Uma realidade alarmante foi revelada pelo Instituto de Segurança Pública do Rio de Janeiro (ISP). A violência psicológica contra mulheres foi o crime mais registrado no estado em 2024, com cerca de 56 mil vítimas. São 153 casos por dia. E pior. Este tipo de crime praticado pela internet aumentou 5.000% em uma década: perseguição, assédio e ameaças são os mais “comuns”. O estudo, publicado no Dossiê Mulher 2025, levanta, mais uma vez, a discussão sobre a eficácia da nossa legislação no ambiente digital.

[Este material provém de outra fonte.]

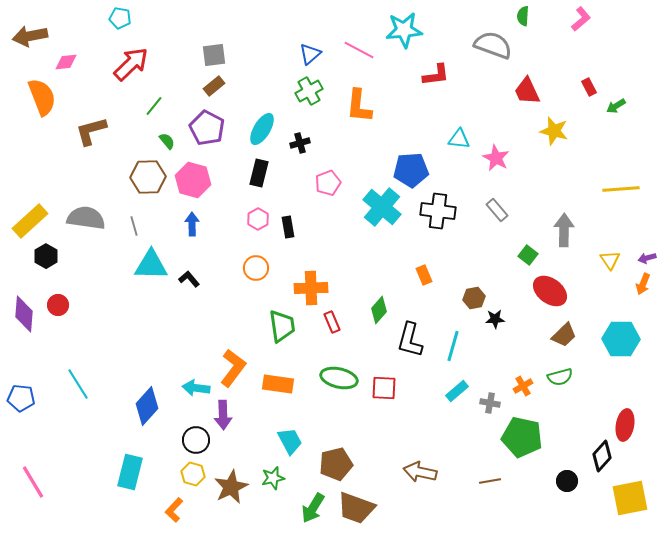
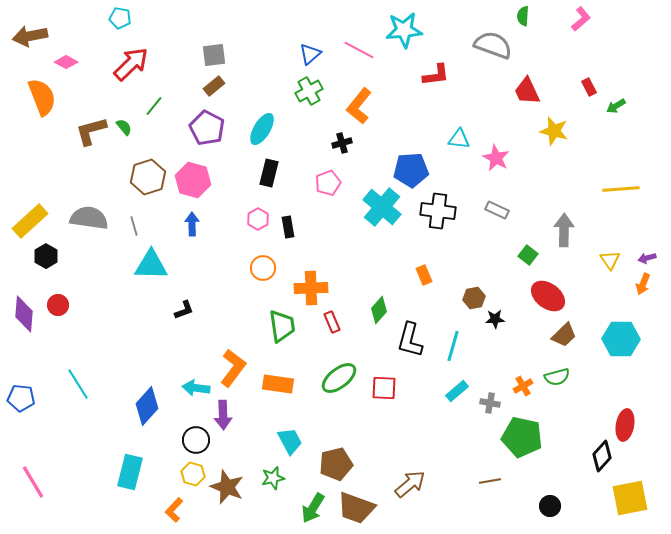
pink diamond at (66, 62): rotated 35 degrees clockwise
orange L-shape at (359, 106): rotated 33 degrees clockwise
green semicircle at (167, 141): moved 43 px left, 14 px up
black cross at (300, 143): moved 42 px right
black rectangle at (259, 173): moved 10 px right
brown hexagon at (148, 177): rotated 16 degrees counterclockwise
gray rectangle at (497, 210): rotated 25 degrees counterclockwise
gray semicircle at (86, 218): moved 3 px right
orange circle at (256, 268): moved 7 px right
black L-shape at (189, 279): moved 5 px left, 31 px down; rotated 110 degrees clockwise
red ellipse at (550, 291): moved 2 px left, 5 px down
green semicircle at (560, 377): moved 3 px left
green ellipse at (339, 378): rotated 51 degrees counterclockwise
brown arrow at (420, 472): moved 10 px left, 12 px down; rotated 128 degrees clockwise
black circle at (567, 481): moved 17 px left, 25 px down
brown star at (231, 487): moved 4 px left; rotated 24 degrees counterclockwise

A internet tem se transformado em terreno fértil para ataques que ferem a dignidade, a honra e a saúde mental das mulheres. E as agressões são, muitas vezes, praticadas por ex-parceiros, colegas de trabalho ou mesmo desconhecidos. O fato é que os danos são profundos, e é preciso oferecer para essas vítimas amparo jurídico imediato.
Temos avançado e conquistado vitórias históricas. A Lei nº 14.132/2021, que tipificou o crime de perseguição no artigo 147-A do Código Penal, coíbe a violência psicológica reiterada, inclusive na internet. Também foi incluída na Lei Maria da Penha (Lei nº 11.340/2006) o artigo 7º-A, reconhecendo a violência psicológica como forma autônoma de agressão.
Mas para a aplicação dessas medidas é preciso provar a autoria e a materialidade das condutas digitais, o que nem sempre é fácil, já que as agressões muitas vezes ocorrem em redes sociais ou perfis falsos, por exemplo. Também é necessário dar celeridade aos processos, com uma resposta penal e protetiva imediata, porque o dano psicológico se agrava com rapidez, com o conteúdo ofensivo acessível a todos. Por isso, com o cenário atual, o papel da educação digital e da responsabilização das plataformas deve ser reforçado. A Constituição garante a liberdade de expressão, mas veda o anonimato. Além disso, as empresas precisam cooperar com investigações e remover conteúdos ilícitos rapidamente. Quando não o fazem, se tornarem cúmplices da violência.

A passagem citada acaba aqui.